GSA Annual Meeting in Denver, Colorado, USA - 2016

Paper No. 212-12
Presentation Time: 4:35 PM

FORMATION OF DISSEMINATED EPITHERMAL GOLD ORE AT ROUND MOUNTAIN, NEVADA


HOWELL, Steven, Center for Research in Economic Geology, University of Nevada, Reno, 1664 N. Virginia St., Reno, NV 89557 and MUNTEAN, John, Nevada Bureau of Mines and Geology, Unversity of Nevada, Reno, Reno, NV 89557-0088, steven.t.howell@gmail.com

The Round Mountain gold deposit is a world-class bulk-minable low-sulfidation volcanic-hosted epithermal deposit with 20 million contained ounces of gold. The majority of mineralization is disseminated and occurs as multiple overlapping lenticular and WNW-trending oblong, podiform zones concentrating mostly at the top and bottom of the poorly-welded tuff unit of the Round Mountain tuff, which had high porosity and permeability due to pre-ore vapor-phase alteration. Research was aimed at better understanding the formation of the disseminated ore by looking at alteration and mineralization at all scales (microscopic, drill-fan and mine-wide) to determine how permeability and the nature of fluid pathways changed with time.
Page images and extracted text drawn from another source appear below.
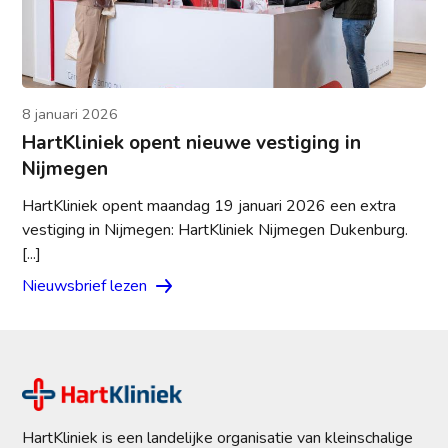
8 januari 2026
HartKliniek opent nieuwe vestiging in
Nijmegen
HartKliniek opent maandag 19 januari 2026 een extra
vestiging in Nijmegen: HartKliniek Nijmegen Dukenburg.
[...]
Nieuwsbrief lezen
HartKliniek is een landelijke organisatie van kleinschalige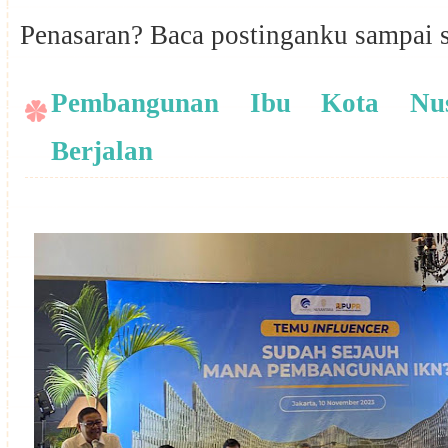
Penasaran? Baca postinganku sampai s
Pembangunan Ibu Kota Nus
Berjalan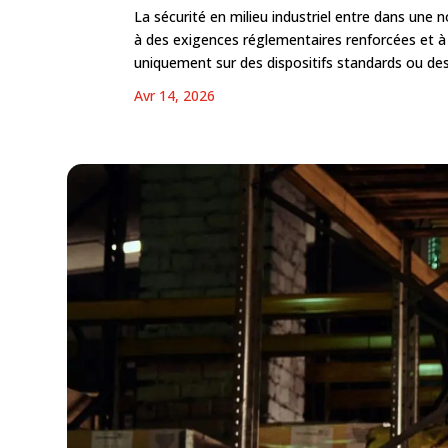
La sécurité en milieu industriel entre dans une 
à des exigences réglementaires renforcées et à u
uniquement sur des dispositifs standards ou de
Avr 14, 2026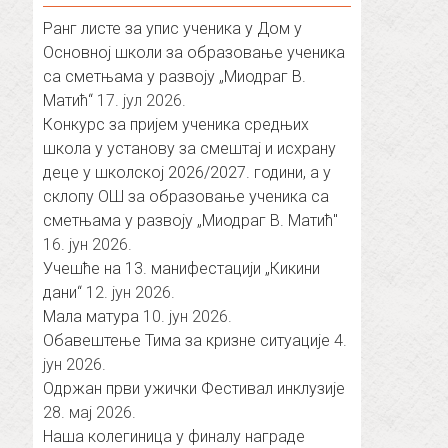
Ранг листе за упис ученика у Дом у
Основној школи за образовање ученика
са сметњама у развоју „Миодраг В.
Матић“
17. јул 2026.
Конкурс за пријем ученика средњих
школа у установу за смештај и исхрану
деце у школској 2026/2027. години, а у
склопу ОШ за образовање ученика са
сметњама у развоју „Миодраг В. Матић″
16. јун 2026.
Учешће на 13. манифестацији „Кикини
дани“
12. јун 2026.
Мала матура
10. јун 2026.
Обавештење Тима за кризне ситуације
4.
јун 2026.
Одржан први ужички Фестивал инклузије
28. мај 2026.
Наша колегиница у финалу награде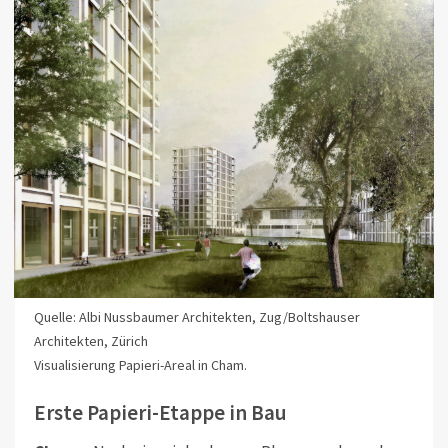
Quelle: Albi Nussbaumer Architekten, Zug/Boltshauser
Architekten, Zürich
Visualisierung Papieri-Areal in Cham.
Erste Papieri-Etappe in Bau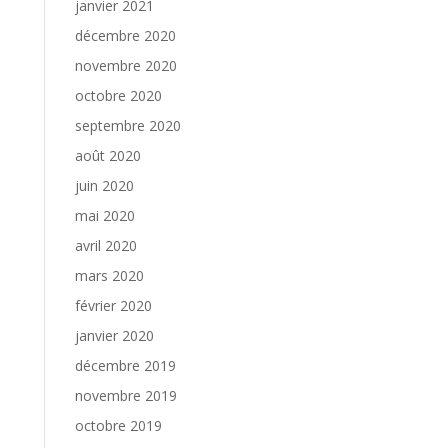
janvier 2021
décembre 2020
novembre 2020
octobre 2020
septembre 2020
août 2020
juin 2020
mai 2020
avril 2020
mars 2020
février 2020
janvier 2020
décembre 2019
novembre 2019
octobre 2019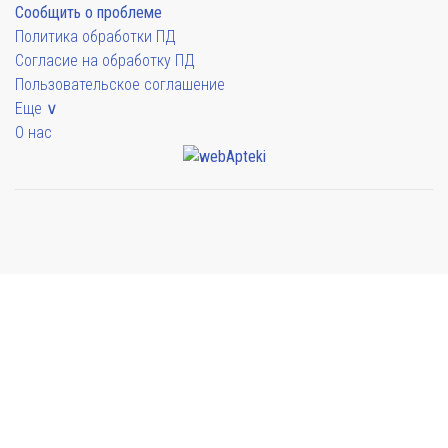
Сообщить о проблеме
Политика обработки ПД
Согласие на обработку ПД
Пользовательское соглашение
Еще ∨
О нас
Мы будем показывать аптеки для вашего города
Выбор отделения для получения заказа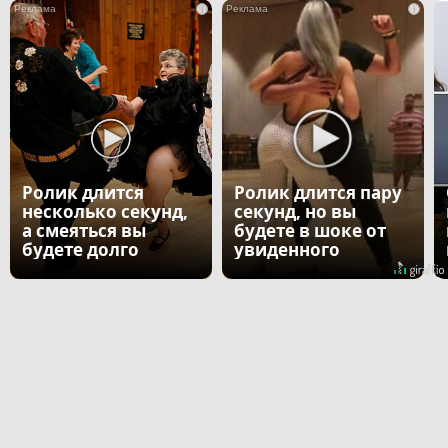
i
i
Ролик длится
Ролик длится пару
несколько секунд,
секунд, но вы
а смеяться вы
будете в шоке от
будете долго
увиденного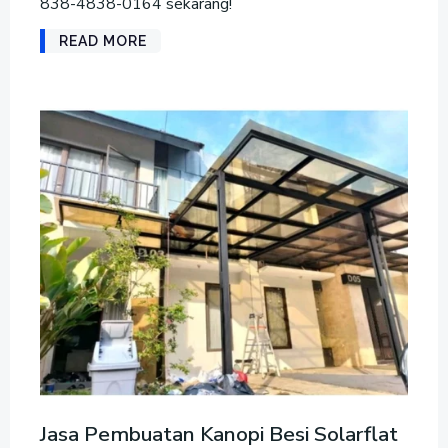
838-4838-0164 sekarang!
READ MORE
Jasa Pembuatan Kanopi Besi Solarflat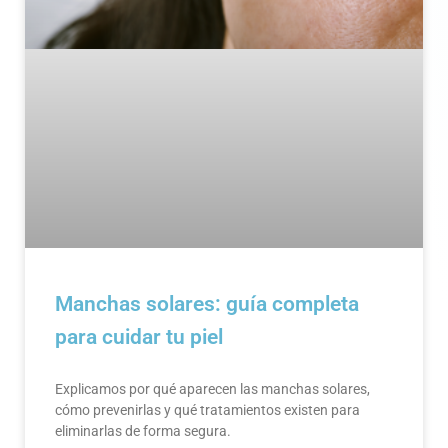
Manchas solares: guía completa
para cuidar tu piel
Explicamos por qué aparecen las manchas solares,
cómo prevenirlas y qué tratamientos existen para
eliminarlas de forma segura.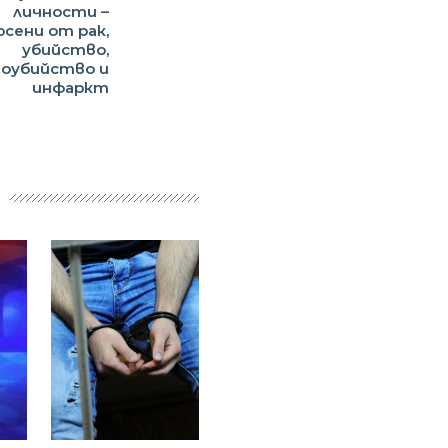
личности –
осени от рак,
убийство,
моубийство и
инфаркт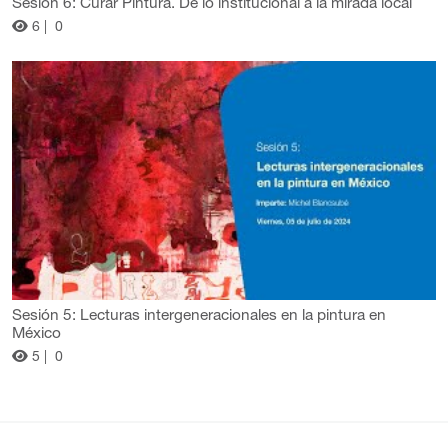
Sesión 6: Curar Pintura. De lo institucional a la mirada local
6 |
0
Sesión 5: Lecturas intergeneracionales en la pintura en
México
5 |
0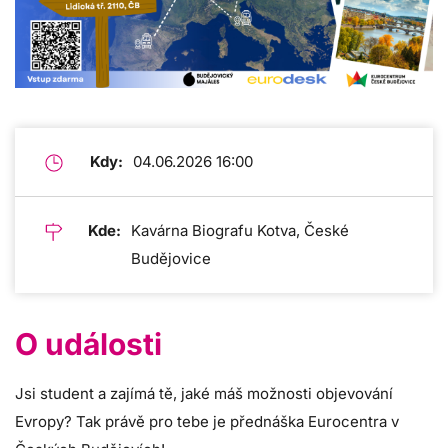
Kdy:
04.06.2026 16:00
Kde:
Kavárna Biografu Kotva, České
Budějovice
O události
Jsi student a zajímá tě, jaké máš možnosti objevování
Evropy? Tak právě pro tebe je přednáška Eurocentra v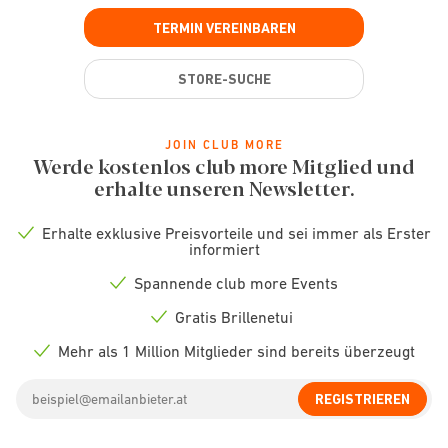
TERMIN VEREINBAREN
STORE-SUCHE
JOIN CLUB MORE
Werde kostenlos club more Mitglied und
erhalte unseren Newsletter.
Erhalte exklusive Preisvorteile und sei immer als Erster
Check
informiert
icon
Spannende club more Events
Check
icon
Gratis Brillenetui
Check
icon
Mehr als 1 Million Mitglieder sind bereits überzeugt
Check
icon
Email
REGISTRIEREN
address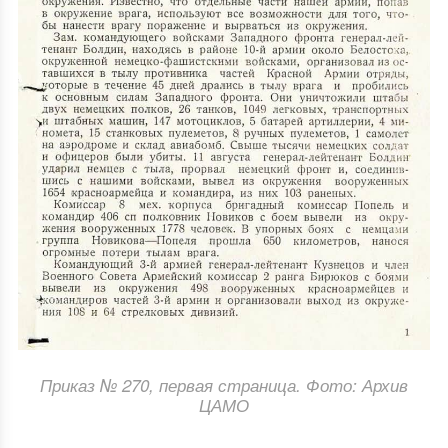
Приказ № 270, первая страница. Фото: Архив
ЦАМО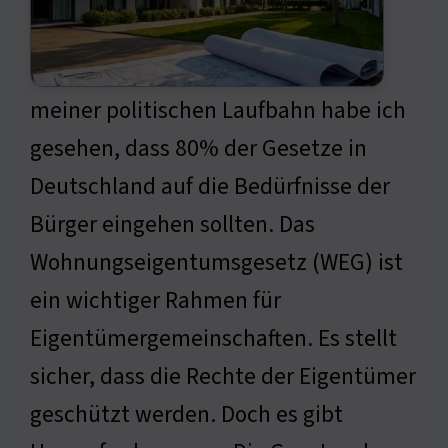
meiner politischen Laufbahn habe ich
gesehen, dass 80% der Gesetze in
Deutschland auf die Bedürfnisse der
Bürger eingehen sollten. Das
Wohnungseigentumsgesetz (WEG) ist
ein wichtiger Rahmen für
Eigentümergemeinschaften. Es stellt
sicher, dass die Rechte der Eigentümer
geschützt werden. Doch es gibt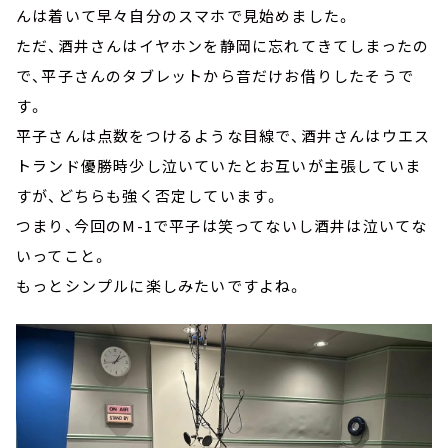
んは着いて早々自分のスマホで見始めました。
ただ、酒井さんはイヤホンを静岡に忘れてきてしまったの
で、平子さんのタブレットから音だけお借りしたそうで
す。
平子さんは点数をつけるような目線で、酒井さんはウエス
トランド優勝時少し泣いていたとお互いが主張していま
すが、どちらも強く否定しています。
つまり、今回のM-1で平子は笑ってないし酒井は泣いてな
いってこと。
もっとシンプルに楽しみたいですよね。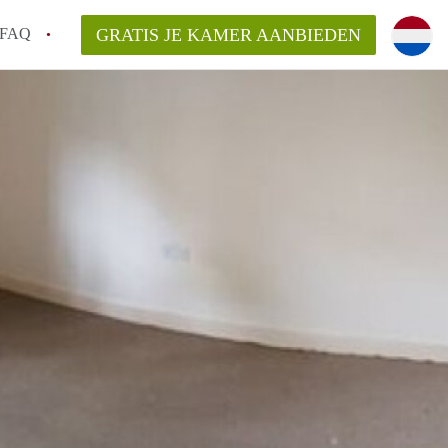
FAQ
GRATIS JE KAMER AANBIEDEN
 gemeente als ik een kamer huur in
el een kamer vind?
emiddeld in Rotterdam?
kan ik het beste wonen als student?
erdam?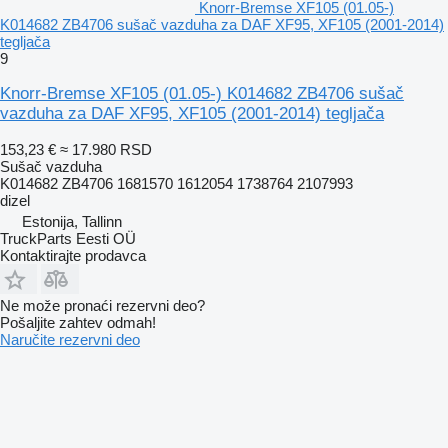
Knorr-Bremse XF105 (01.05-)
K014682 ZB4706 sušač vazduha za DAF XF95, XF105 (2001-2014)
tegljača
9
Knorr-Bremse XF105 (01.05-) K014682 ZB4706 sušač
vazduha za DAF XF95, XF105 (2001-2014) tegljača
153,23 €
≈ 17.980 RSD
Sušač vazduha
K014682 ZB4706 1681570 1612054 1738764 2107993
dizel
Estonija, Tallinn
TruckParts Eesti OÜ
Kontaktirajte prodavca
Ne može pronaći rezervni dеo?
Pošaljite zahtev odmah!
Naručite rezervni dеo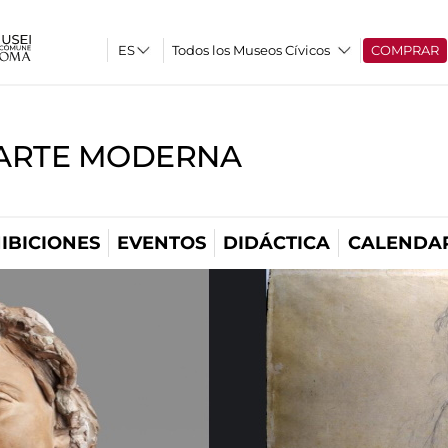
Todos los Museos Cívicos
COMPRAR
'ARTE MODERNA
IBICIONES
EVENTOS
DIDÁCTICA
CALENDA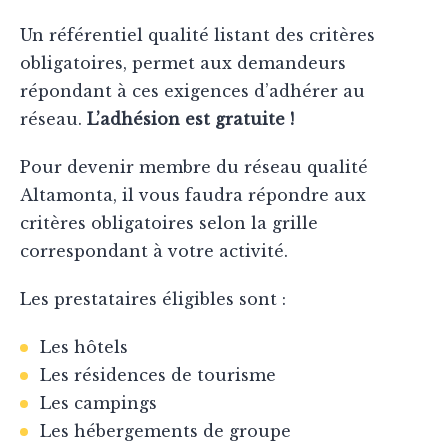
Un référentiel qualité listant des critères
obligatoires, permet aux demandeurs
répondant à ces exigences d’adhérer au
réseau.
L’adhésion est gratuite !
Pour devenir membre du réseau qualité
Altamonta, il vous faudra répondre aux
critères obligatoires selon la grille
correspondant à votre activité.
Les prestataires éligibles sont :
Les hôtels
Les résidences de tourisme
Les campings
Les hébergements de groupe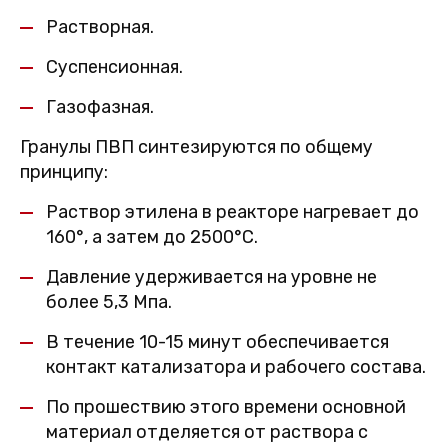
Растворная.
Суспенсионная.
Газофазная.
Гранулы ПВП синтезируются по общему
принципу:
Раствор этилена в реакторе нагревает до
160°, а затем до 2500°С.
Давление удерживается на уровне не
более 5,3 Мпа.
В течение 10-15 минут обеспечивается
контакт катализатора и рабочего состава.
По прошествию этого времени основной
материал отделяется от раствора с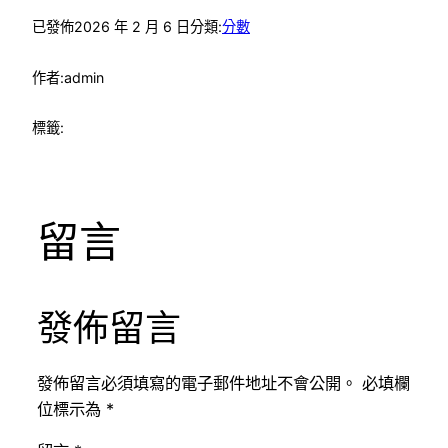
已發佈
2026 年 2 月 6 日
分類:
分數
作者:
admin
標籤:
留言
發佈留言
發佈留言必須填寫的電子郵件地址不會公開。
必填欄
位標示為
*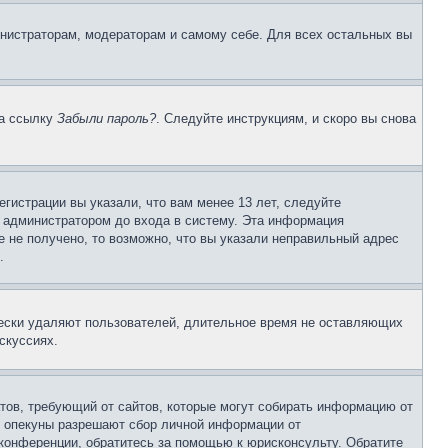
инистраторам, модераторам и самому себе. Для всех остальных вы
на ссылку
Забыли пароль?
. Следуйте инструкциям, и скоро вы снова
гистрации вы указали, что вам менее 13 лет, следуйте
 администратором до входа в систему. Эта информация
 не получено, то возможно, что вы указали неправильный адрес
.
чески удаляют пользователей, длительное время не оставляющих
скуссиях.
Штатов, требующий от сайтов, которые могут собирать информацию от
о опекуны разрешают сбор личной информации от
 конференции, обратитесь за помощью к юрисконсульту. Обратите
Detailed logging, petrography, whole-rock geochemical assays, and hyperspectral data indicate disseminated mineralization is associated with strong potassic alteration expressed by replacement of plagioclase by adularia and illite and the metasomatic enrichment of potassium and depletion of sodium and calcium at the drill-fan to mine-wide scales. Hyperspectral analyses of a drill fan reveal multiple overprinting stages of concentric alteration assemblages consisting of inner quartz-adularia, middle illite and outer smectite zones within the mineralized lower poorly-welded tuff. Gold and silver are closely associated with quartz-adularia. At the mine-wide scale, several major upwelling zones are apparent in 3D models of gold assays and mass change models of major oxide elements derived from whole-rock geochemical assays. Upwelling zones are largely controlled by a WNW structural fabric in underlying Paleozoic meta-sedimentary rock. The ascent of the thermally buoyant hydrothermal fluids was impeded by the overlying densely welded tuff, causing ponding within the poorly welded tuff. Porosity and permeability decreased with each overprinting hydrothermal event, and fluid pathways appear to constrict with each subsequent event, focusing subsequent fluid flow below previously altered zones along the base of the poorly-welded tuff. Later, higher-grade tubular or vein-like structures cross-cut the disseminated zones, eventually culminating in late cross-cutting quartz-adularia veins with coarse native gold, which only account for a few percent of the total gold.